Politique culturelle
[Interview] Stephane Sirot :”Nuit Debout souligne et répond au contraire à l’absence de perspectives politiques et sociales immédiates crédibles”

[Interview] Stephane Sirot :”Nuit Debout souligne et répond au contraire à l’absence de perspectives politiques et sociales immédiates crédibles”

04 May 2016 | PAR Amelie Blaustein Niddam

Stéphane Sirot est historien, auteur d’une thèse de doctorat sur « Les conditions de travail et les grèves des ouvriers à Paris de 1919 à 1935 » sous la direction de Michelle Perrot.

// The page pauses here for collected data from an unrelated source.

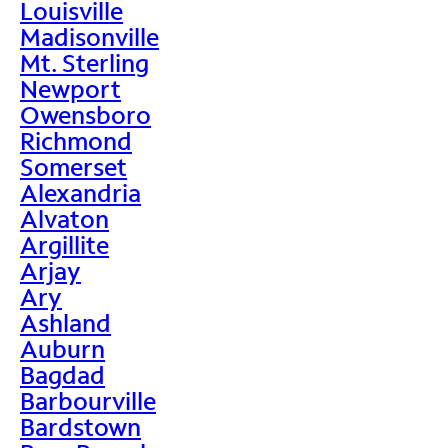
Louisville
Madisonville
Mt. Sterling
Newport
Owensboro
Richmond
Somerset
Alexandria
Alvaton
Argillite
Arjay
Ary
Ashland
Auburn
Bagdad
Barbourville
Bardstown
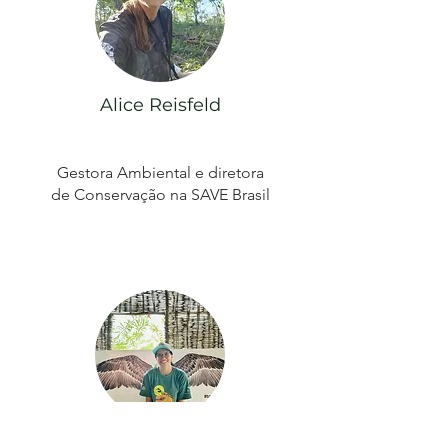
Alice Reisfeld
Gestora Ambiental e diretora
de Conservação na SAVE Brasil
Juliana Vitório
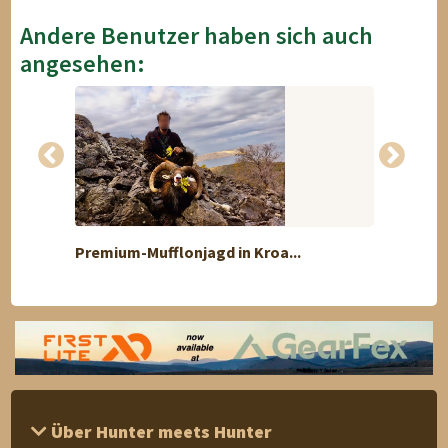
Andere Benutzer haben sich auch
angesehen:
Premium-Mufflonjagd in Kroa...
Spiral
Über Hunter meets Hunter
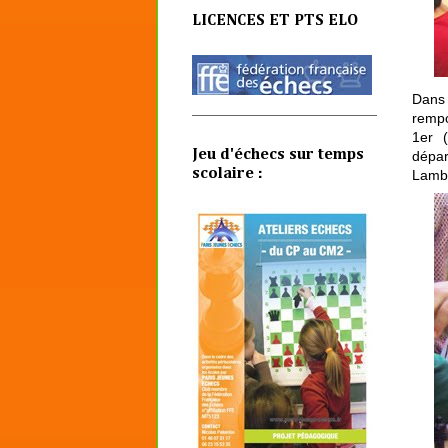
LICENCES ET PTS ELO
Dans 
rempo
1er 
Jeu d'échecs sur temps
dépar
scolaire :
Lambe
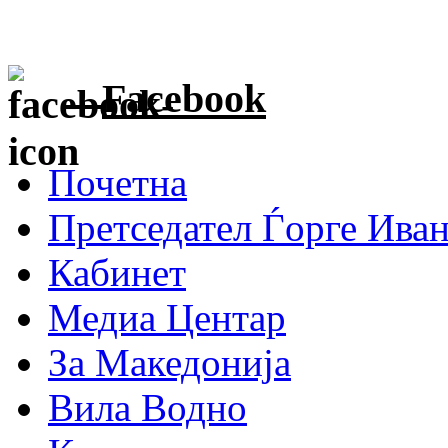
Facebook
Почетна
Претседател Ѓорге Ива
Кабинет
Медиа Центар
За Македонија
Вила Водно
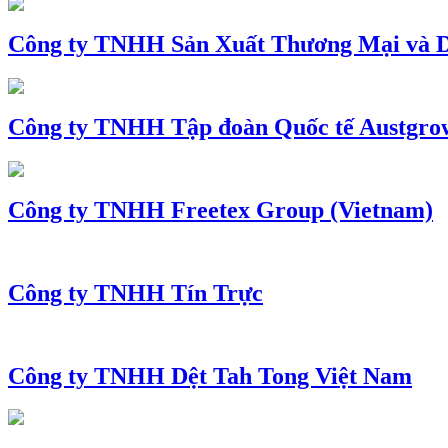
Công ty TNHH Sản Xuất Thương Mại và D
Công ty TNHH Tập đoàn Quốc tế Austgro
Công ty TNHH Freetex Group (Vietnam)
Công ty TNHH Tín Trực
Công ty TNHH Dệt Tah Tong Việt Nam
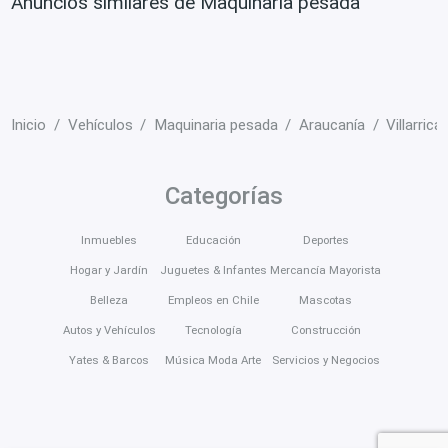
Anuncios similares de Maquinaria pesada
Inicio
Vehículos
Maquinaria pesada
Araucanía
Villarrica
Categorías
Inmuebles
Educación
Deportes
Hogar y Jardín
Juguetes & Infantes
Mercancía Mayorista
Belleza
Empleos en Chile
Mascotas
Autos y Vehículos
Tecnología
Construcción
Yates & Barcos
Música Moda Arte
Servicios y Negocios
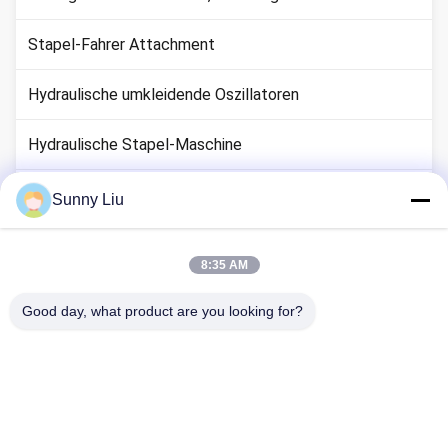
Stapel-Fahrer Attachment
Hydraulische umkleidende Oszillatoren
Hydraulische Stapel-Maschine
Pfahlgründungs-Maschine
Sunny Liu
Mikrotunnel-Bohrmaschine
8:35 AM
Ersatzteile Caterpillars
Good day, what product are you looking for?
Membranwand-Ausrüstung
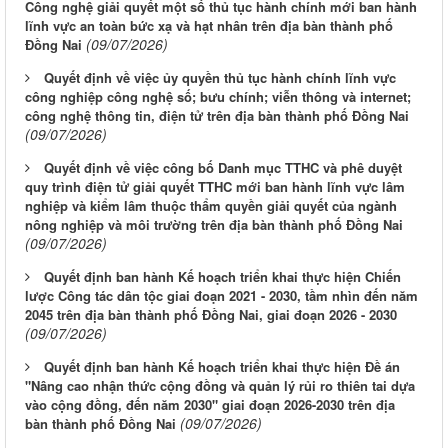
Công nghệ giải quyết một số thủ tục hành chính mới ban hành
lĩnh vực an toàn bức xạ và hạt nhân trên địa bàn thành phố
(09/07/2026)
Đồng Nai
Quyết định về việc ủy quyền thủ tục hành chính lĩnh vực
công nghiệp công nghệ số; bưu chính; viễn thông và internet;
công nghệ thông tin, điện tử trên địa bàn thành phố Đồng Nai
(09/07/2026)
Quyết định về việc công bố Danh mục TTHC và phê duyệt
quy trình điện tử giải quyết TTHC mới ban hành lĩnh vực lâm
nghiệp và kiểm lâm thuộc thẩm quyền giải quyết của ngành
nông nghiệp và môi trường trên địa bàn thành phố Đồng Nai
(09/07/2026)
Quyết định ban hành Kế hoạch triển khai thực hiện Chiến
lược Công tác dân tộc giai đoạn 2021 - 2030, tầm nhìn đến năm
2045 trên địa bàn thành phố Đồng Nai, giai đoạn 2026 - 2030
(09/07/2026)
Quyết định ban hành Kế hoạch triển khai thực hiện Đề án
"Nâng cao nhận thức cộng đồng và quản lý rủi ro thiên tai dựa
vào cộng đồng, đến năm 2030" giai đoạn 2026-2030 trên địa
(09/07/2026)
bàn thành phố Đồng Nai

Chercheur associé au CEVIPOF de Sciences Po, il enseigne l’histoire politique et sociale du XXe siècle à l’Université de Cergy-Pontoise, ainsi que l’histoire et la sociologie du syndicalisme et des relations sociales à l’IAE de Nantes. Il a accepté de nous répondre dans le cadre du dossier Front Populaire de la rédaction. 

 

Qu’est-ce qu’une grève ? Est-ce un mouvement social, une forme de manifestation ? Ou bien la grève est-elle un phénomène qui touche seulement l’entreprise ?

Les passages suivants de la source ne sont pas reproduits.